Study on optimization of reduction temperature of hydrogen-based Shaft Furnace—Numerical simulation and multi-criteria evaluation

Abstract

Under the background of carbon neutralization at present, the green and low-carbon development of the iron and steel industry has become an inevitable trend, and the hydrogen-based shaft furnace involving hydrogen metallurgy has attracted wide attention. As an important method to study shaft furnace, numerical simulation can quantitatively analyze the law of energy and mass transfer in shaft furnace. In this study, a three-dimensional CFD mathematical model of reduction zone of hydrogen-based shaft furnace is established, and the influence of reduction gas temperature on various physical quantities in shaft furnace is studied in order to better understand and optimize the operating conditions of hydrogen-based shaft furnace.
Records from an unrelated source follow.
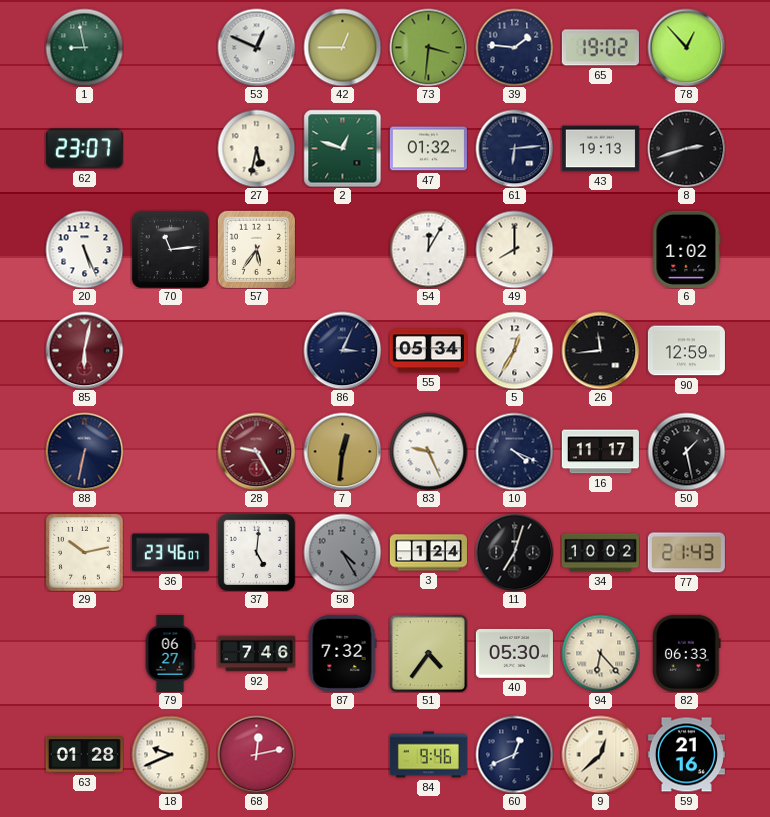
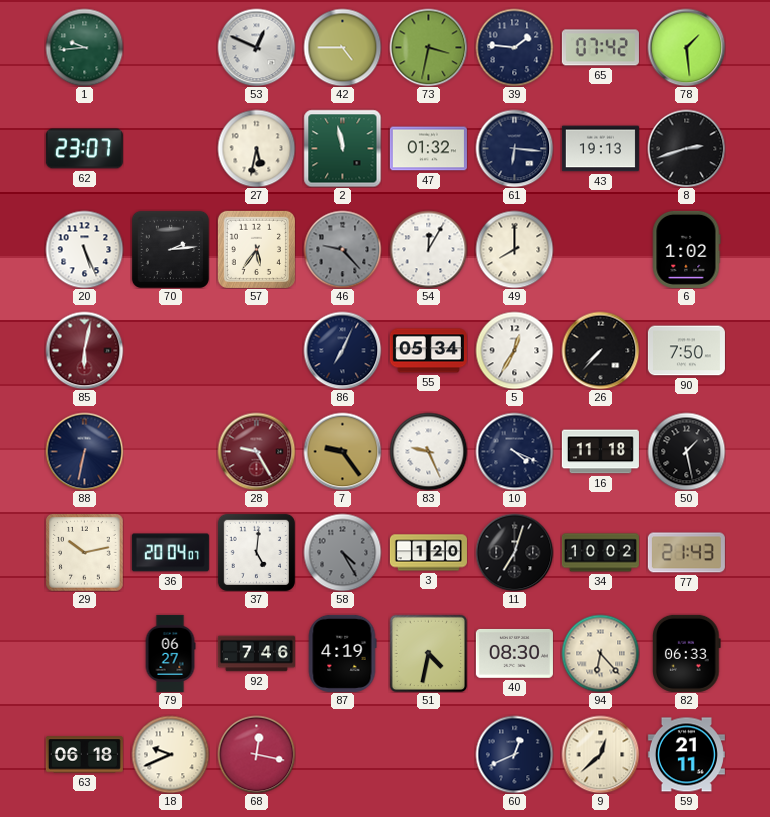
1: 8:58 -> 9:44
42: 12:45 -> 4:45
73: 3:31 -> 3:32
65: 19:02 -> 07:42
78: 12:53 -> 1:29
2: 12:48 -> 11:58
61: 6:14 -> 6:16
70: 11:14 -> 2:14
46: none -> 9:23
86: 3:04 -> 7:04
26: 11:44 -> 7:37
90: 12:59 -> 7:50
7: 12:31 -> 9:24
16: 11:17 -> 11:18
36: 23:46 -> 20:04
3: 1:24 -> 1:20
87: 7:32 -> 4:19
51: 4:36 -> 4:32
40: 05:30 -> 08:30
63: 01:28 -> 06:18
68: 12:13 -> 12:17
84: 9:46 -> none
59: 21:16 -> 21:11
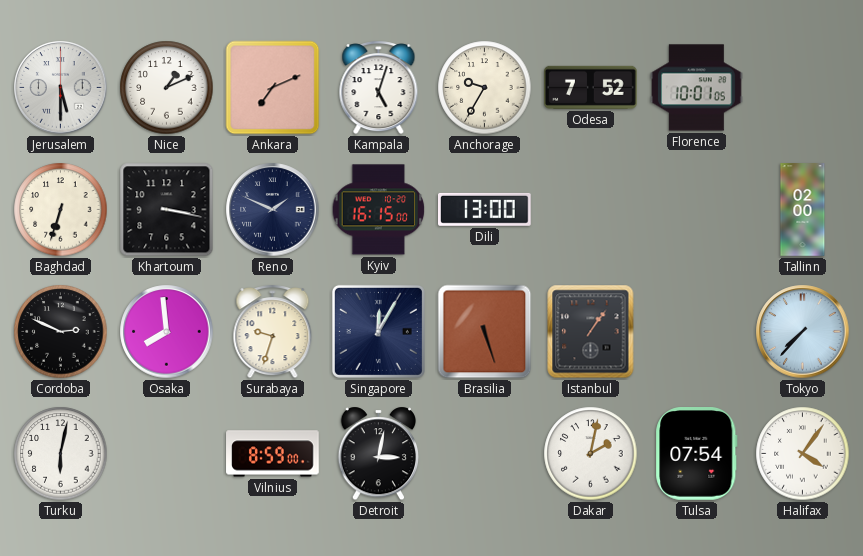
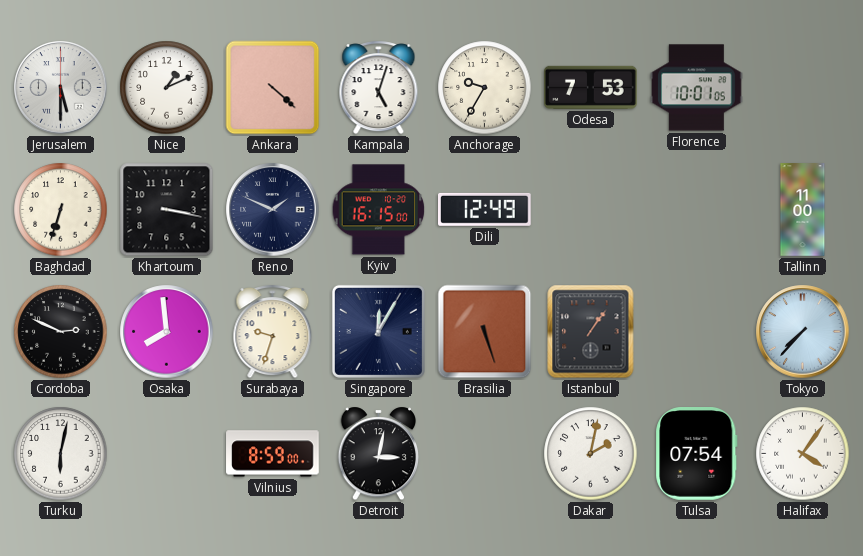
Ankara: 7:11 -> 4:22
Odesa: 7:52 -> 7:53
Dili: 13:00 -> 12:49
Tallinn: 02:00 -> 11:00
The results show that the gas and solid temperature are close to each other and can be divided into six regions along the height, in which the range of IV and V determines the mass fraction of Fe; increasing the reducing gas temperature can reduce the proportion of low velocity zone in the furnace, improve the thermochemical state in the furnace, increase the gas utilization degree and DRI metallization degree, and reduce the CO2 emissions; calculated by the Multi-criteria VIKOR evaluation model, the ideal temperature of reducing gas is about 1173 K.